Amine assisted conversion of carbon dioxide5 answersAmine-assisted conversion of carbon dioxide has been investigated in several studies. One study explored the mechanism of CO2 conversion to methanol using a tandem catalysis approach with the Ru-Macho-BH complex and ethylenediamine (EDA). Another study focused on the electrochemical conversion of CO2 to methane and other C2 products using amine-functionalized nitrogen-doped graphene quantum dots (GQDs). Additionally, the reduction of CO2 to formate was achieved by electrogenerated Fe(0)TPP in the presence of a tertiary amine. Furthermore, a catalyst for carbon dioxide conversion was developed using a compound containing a tertiary amine group, which showed high carbon dioxide conversion rates. Finally, a metal-organic framework (MOF) photocatalyst with amine-functionalized ligands demonstrated high selectivity and activity in the conversion of CO2 to CO.

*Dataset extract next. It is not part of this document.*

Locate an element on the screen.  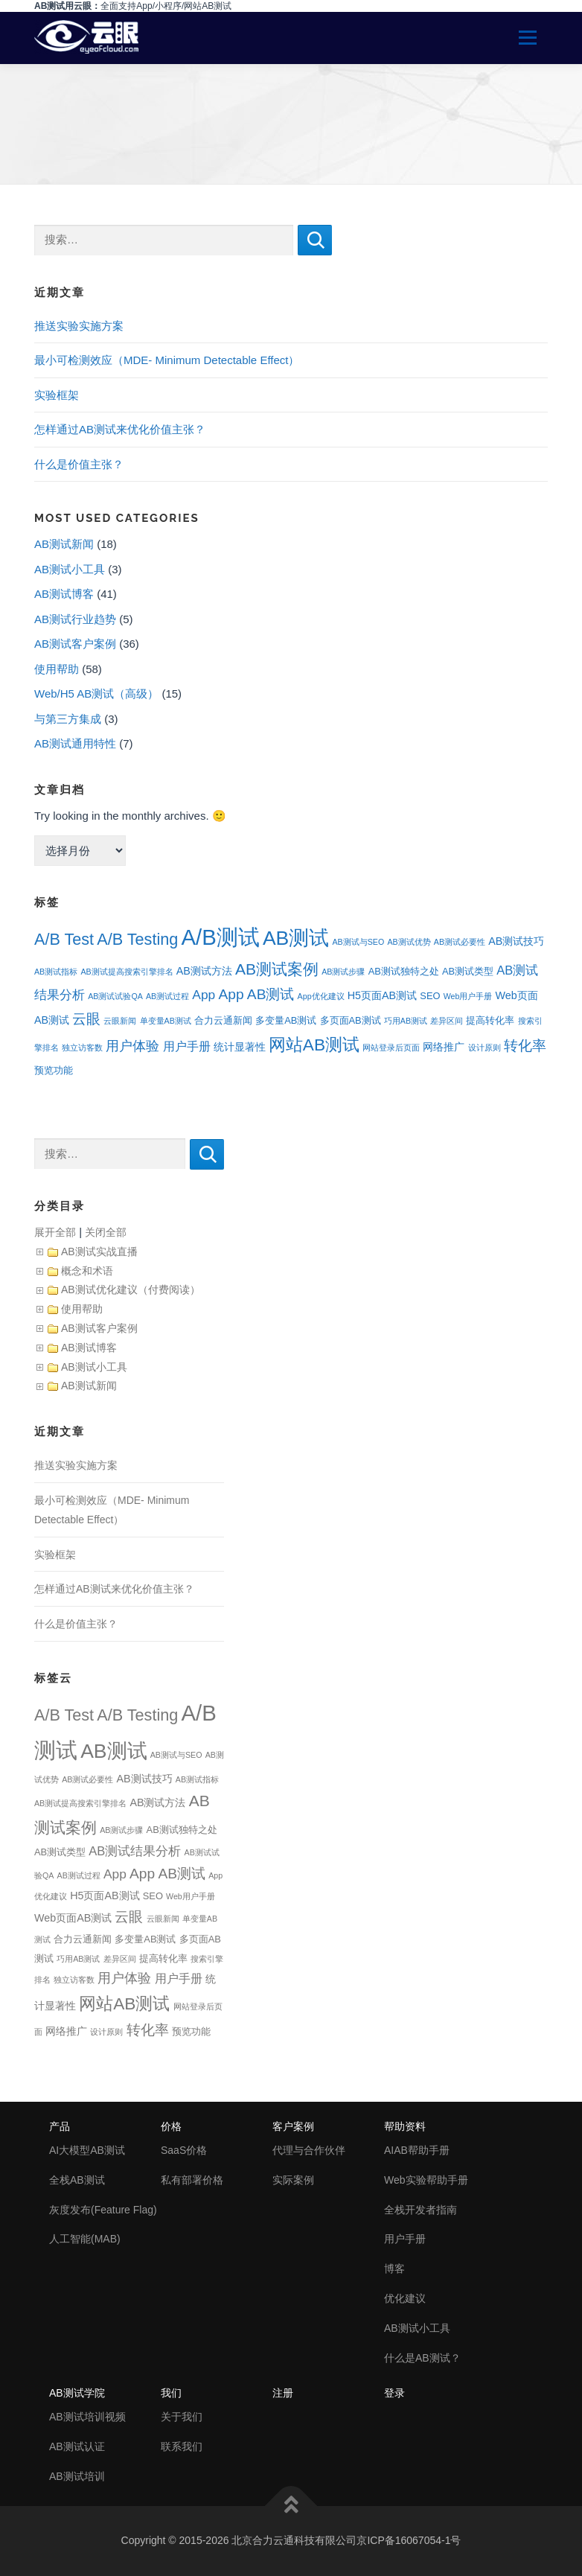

Amine-based capture of CO2 for utilization and storage5 answersAmine-based capture of CO2 is an important technology for both utilization and storage purposes. It is considered an effective CO2 fixation technology in the context of global warming and climate change. The development of carbon dioxide capture and utilization (CCU) technology, which reuses captured CO2, has been prioritized to accelerate the deployment of "CCUS". A new strategy has been developed to improve the CO2 capture performance of solid amine sorbents by introducing CO2-neutral surfactants, resulting in enhanced CO2 dynamic capacity and total capacity. Non-biological CO2 mineralization has also been demonstrated using amine-mediated chemistry, leading to the preparation of well-defined metal carbonate crystals. However, the potential degradation of amines is a significant issue that hinders the large-scale deployment of amine-based capture technologies. Overall, amine-based capture of CO2 offers potential solutions for both utilization and storage, but further research is needed to address degradation issues and improve performance.
What is amine compound?5 answersAmine compounds are organic compounds that contain one or more amino groups (-NH2) attached to a carbon atom. These compounds have various applications in different fields. In the field of organic electroluminescence, an amine compound with a specific structure has been developed to improve the stability and thermal properties of organic light-emitting devices. In textile softeners, amine compounds with good hydrophilicity are used. Another type of amine compound has been invented, which contains acid functional groups and is useful in various applications such as phosphoric acid esters, sulfonic acids, and carboxylic acids. Additionally, certain amine compounds have been identified as inhibitors of semicarbazide-sensitive amine oxidase (SAO) and/or vascular adhesion protein-1 (VAP-1), and they can be used in the treatment of inflammation, diabetes, mental disorders, ischemic diseases, vascular diseases, fibrosis, and tissue transplantation rejection.